(RECORD EXCERPTS)

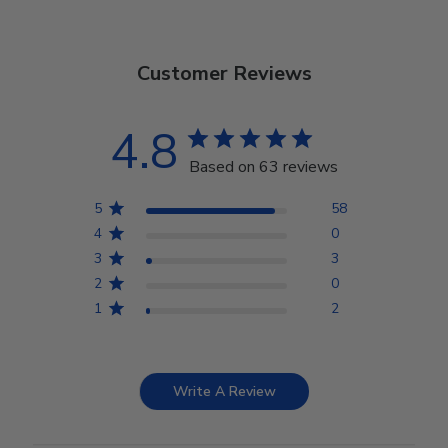
Customer Reviews
4.8
Based on 63 reviews
5
58
4
0
3
3
2
0
1
2
Write A Review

(End RECORD EXCERPTS)

● **WHAT YOU SHOULD DO**: Repeat the lines above exactly, and keep every picture out.

● **ANSWER TO THIS TASK**:
Customer Reviews
4.8
Based on 63 reviews
5
58
4
0
3
3
2
0
1
2
Write A Review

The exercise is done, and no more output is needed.